Regularized linear models and the Fenchel-Rockafellar duality theorem (I): Generalities

This is the first of a series of posts on optimization of regularized linear models through the lens of duality. The series will be essentially a summary of what I learned during the first few weeks of my internship, when I looked into topics related to learning in Banach spaces (before I moved on to different, more concrete topics). The relevant convex analysis background can be found in last time’s cheatsheet – which is basically the zero-th post of this series.
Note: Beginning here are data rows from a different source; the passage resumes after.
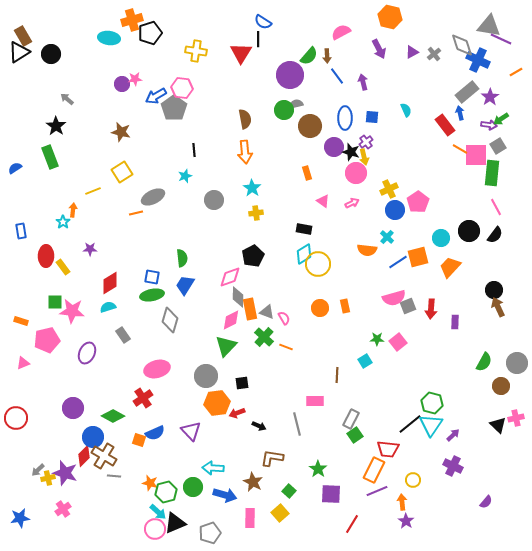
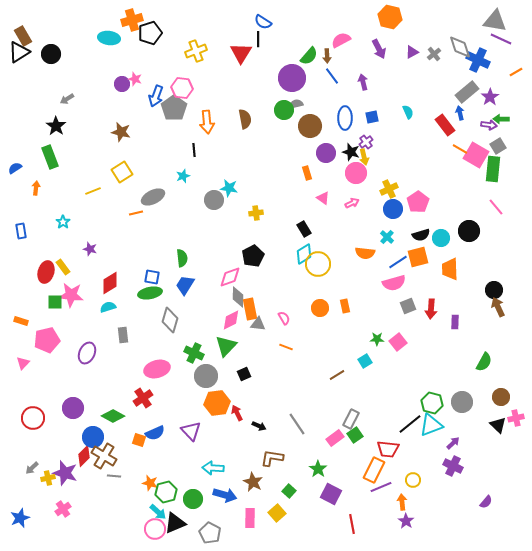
gray triangle at (489, 26): moved 6 px right, 5 px up
pink semicircle at (341, 32): moved 8 px down
gray diamond at (462, 45): moved 2 px left, 2 px down
yellow cross at (196, 51): rotated 30 degrees counterclockwise
purple circle at (290, 75): moved 2 px right, 3 px down
blue line at (337, 76): moved 5 px left
pink star at (135, 79): rotated 24 degrees clockwise
blue arrow at (156, 96): rotated 40 degrees counterclockwise
gray arrow at (67, 99): rotated 72 degrees counterclockwise
cyan semicircle at (406, 110): moved 2 px right, 2 px down
blue square at (372, 117): rotated 16 degrees counterclockwise
green arrow at (501, 119): rotated 35 degrees clockwise
purple circle at (334, 147): moved 8 px left, 6 px down
orange arrow at (245, 152): moved 38 px left, 30 px up
pink square at (476, 155): rotated 30 degrees clockwise
green rectangle at (492, 173): moved 1 px right, 4 px up
cyan star at (185, 176): moved 2 px left
cyan star at (252, 188): moved 23 px left; rotated 24 degrees counterclockwise
pink triangle at (323, 201): moved 3 px up
pink line at (496, 207): rotated 12 degrees counterclockwise
orange arrow at (73, 210): moved 37 px left, 22 px up
blue circle at (395, 210): moved 2 px left, 1 px up
black rectangle at (304, 229): rotated 49 degrees clockwise
black semicircle at (495, 235): moved 74 px left; rotated 36 degrees clockwise
purple star at (90, 249): rotated 16 degrees clockwise
orange semicircle at (367, 250): moved 2 px left, 3 px down
red ellipse at (46, 256): moved 16 px down; rotated 15 degrees clockwise
orange trapezoid at (450, 267): moved 2 px down; rotated 45 degrees counterclockwise
green ellipse at (152, 295): moved 2 px left, 2 px up
pink semicircle at (394, 298): moved 15 px up
pink star at (72, 311): moved 1 px left, 16 px up
gray triangle at (267, 312): moved 9 px left, 12 px down; rotated 14 degrees counterclockwise
gray rectangle at (123, 335): rotated 28 degrees clockwise
green cross at (264, 337): moved 70 px left, 16 px down; rotated 18 degrees counterclockwise
pink triangle at (23, 363): rotated 24 degrees counterclockwise
gray circle at (517, 363): moved 55 px left, 39 px down
brown line at (337, 375): rotated 56 degrees clockwise
black square at (242, 383): moved 2 px right, 9 px up; rotated 16 degrees counterclockwise
brown circle at (501, 386): moved 11 px down
pink rectangle at (315, 401): moved 20 px right, 37 px down; rotated 36 degrees counterclockwise
red arrow at (237, 413): rotated 84 degrees clockwise
red circle at (16, 418): moved 17 px right
gray line at (297, 424): rotated 20 degrees counterclockwise
cyan triangle at (431, 425): rotated 35 degrees clockwise
purple arrow at (453, 435): moved 8 px down
gray arrow at (38, 470): moved 6 px left, 2 px up
green circle at (193, 487): moved 12 px down
purple line at (377, 491): moved 4 px right, 4 px up
purple square at (331, 494): rotated 25 degrees clockwise
yellow square at (280, 513): moved 3 px left
blue star at (20, 518): rotated 12 degrees counterclockwise
red line at (352, 524): rotated 42 degrees counterclockwise
gray pentagon at (210, 533): rotated 25 degrees counterclockwise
With the background definitions under our belt, we are almost ready to talk about concrete consequences of convex duality. As it turns out, to get a principled understanding of the many places where duality pops up, it is beneficial to first present the Fenchel-Rockafellar duality theorem, a kind of “master theorem” for convex duality.

Many smart observations on (explicitly or implicitly) regularized linear models, as well as on convex optimization methods, make use of some sort of convex duality argument. For example, already in introductory ML courses, Lagrangian duality is typically used to show that the SVM solution is equivalent to the max-margin classifier. In this document we present a unified framework for these duality arguments, that makes it conceptually easier to draw connections.

On a personal note, I have always found convex and Langrangian duality to be particularly black magic. The nice thing about the Fenchel-Rockafellar duality theorem is that it is general enough to contain all of that black magic, making duality-based derivations easier to follow.

Generic supervised learning setup and notation
- Standard notations for convex duality.
Fenchel-Rockafellar duality theorem (FRDT)
Variants of regularization: penalized, constrained, min-norm interpolation
- Coming up next…

Generic supervised learning setup and notation

Consider supervised learning with a linear model (linear in the parameters) i.e a hypothesis space of the form

\[\mathcal{F}= \left\lbrace f_w: x \mapsto \left\langle w, \phi(x) \right\rangle, w \in \mathcal{W} \right\rbrace\]

for some feature map \(\phi: \mathcal{X}\to \mathcal{W}^*\), where \(\mathcal{X}\) is input space and \(\mathcal{W}\) is a Banach parameter space.

Suppose we are given a dataset \((x_i, y^{\text{tgt}}_i)_{i \leq n}\) and we want to solve an optimization problem of the form ¹

\[\mathop{\mathrm{arg\,min}}_{w \in \mathcal{W}} \Psi(w) + \frac{1}{n} \sum_{i=1}^n \ell \left( y^{\text{tgt}}_i, \left\langle w, \phi(x_i) \right\rangle \right),\]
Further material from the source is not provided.